(Extracted page text data)
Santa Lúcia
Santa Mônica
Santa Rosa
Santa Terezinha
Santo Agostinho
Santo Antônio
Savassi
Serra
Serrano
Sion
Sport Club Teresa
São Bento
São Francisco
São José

==

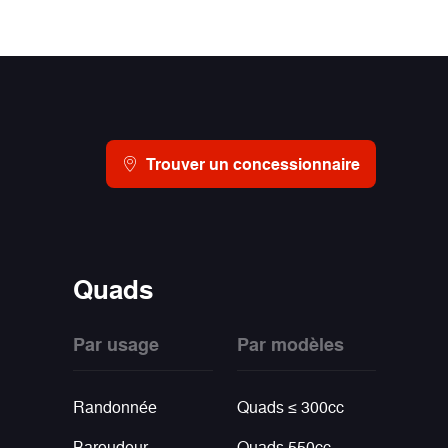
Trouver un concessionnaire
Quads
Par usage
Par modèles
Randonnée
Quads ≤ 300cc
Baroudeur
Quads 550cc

◆ Task to carry out: Report the count of lines in the entries that contain the string "Santa", and nothing besides it.

◆ Exercise result: 4